'Times' staffers gather for bullpen memorial for Anthony Shadid; his final piece published today
The web is bursting with encomiums today for New York Times reporter and Beirut bureau chief Anthony Shadid, who died at the age of 43 on Thursday of an apparent asthma attack while on assignment in Syria.
Some of Shadid's friends and colleagues, meanwhile, have started coming together in person to remember the Pulitzer Prize-winning journalist, a fearless foreign correspondent whose willingness to risk life and limb reporting from the darkest corners of the Middle East was amplified by the deftly crafted prose he so often contributed to the Times' front page.
Times staffers gathered in the third-floor atrium at 12:30 this afternoon for a brief tribute.
For many, it must have seemed a heartbreaking moment of déjà vu: 11 months earlier, they'd assembled in the same spot under much happier circumstances to celebrate the homecoming of Shadid and three other Times journalists who'd just returned from a week in captivity in Libya, where they came close to death while chronicling the uprising against Muammar Khadafy.
Today's gathering, which lasted about 15 minutes, was a somber affair, and one that was well attended, according to people who were present.
Executive editor Jill Abramson sat beside foreign editor Joe Kahn and former foreign editor Susan Chira, surrounded by members of the newsroom, who snaked around cubicles and the railings of the floor above.
Abramson read two paragraphs of a remembrance written by her predecessor, Bill Keller, who could not be there. The entire piece will be posted online.

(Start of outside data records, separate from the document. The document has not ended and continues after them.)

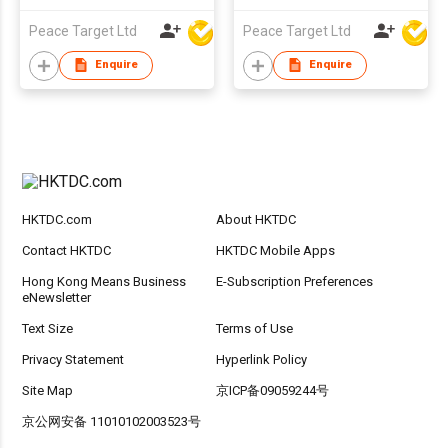
Peace Target Ltd
Peace Target Ltd
Enquire
Enquire
HKTDC.com
About HKTDC
Contact HKTDC
HKTDC Mobile Apps
Hong Kong Means Business
E-Subscription Preferences
eNewsletter
Text Size
Terms of Use
Privacy Statement
Hyperlink Policy
Site Map
京ICP备09059244号
京公网安备 11010102003523号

Chira talked about how she and Keller had courted Shadid to join the paper from The Washington Post back in 2009, a move that was considered a huge coup for the Times. She also read some email exchanges she'd had with him, as did Kahn, who recited some thoughts from Shadid about the assignment that had taken him into Syria, where he squeezed through a barbed-wire fence to enter the war-torn country.
"It's just nuts," Shadid wrote to Kahn. "I feel like no one there is telling the truth now. We have to get the details."
After each of the editors had spoken, the silence was pierced by a single person who began to applaud. The rest of the audience, including Abramson, Chira and Kahn, followed suit. Many were crying.
"It was very moving," said someone who was there.
Abramson and Kahn left this afternoon for Beirut, Capital has learned, where Shadid, an American of Lebanese descent, lived with his wife and two children, and where arrangements are expected to be made.
Shadid will have one last byline in the Times, possibly as early as this weekend, according to people familiar with the paper's plans. His most recent article before that, a piece out of Tripoli, was in the Feb. 9 edition.
UPDATE: The story, "In Government, Tunisia’s Islamists Put to the Test," is now online. It will be on A1 in the Saturday edition.
Another tribute to Shadid is planned for 6 p.m. this evening in the World Room of Columbia's Graduate School of Journalism, where the Pulitzers Shadid won in 2004 and 2010 were announced.
"We will show some of his work and friends and others will speak about him," said Sree Sreenivasan, the journalism school's dean of student affairs. (The individual speakers had not yet been confirmed, he said.)
Someone who was close to Shadid said friends of the late reporter had come together today in cities including Beirut, Kabul and Baghdad.
Shadid himself had been scheduled to appear at the Barnes & Noble on the Upper West Side on March 27, the day his new memoir was to be released, kicking off a nationwide book tour. The Times reported that Shadid's publisher, Houghton Mifflin Harcourt, has moved the book's publication date up to Feb. 28., and "said it was hoping to recruit friends and colleagues of Mr. Shadid’s to take his place for scheduled media appearances." An events manager for the Upper West Side store could not comment on whether the March 27 event would proceed that way.
Beyond that, a Times spokesperson said no other official memorial events had been planned. But more are expected.
"Certainly there will be time for other events in the weeks ahead to mourn his passing and celebrate his life," said Abramson in a note to staff earlier today.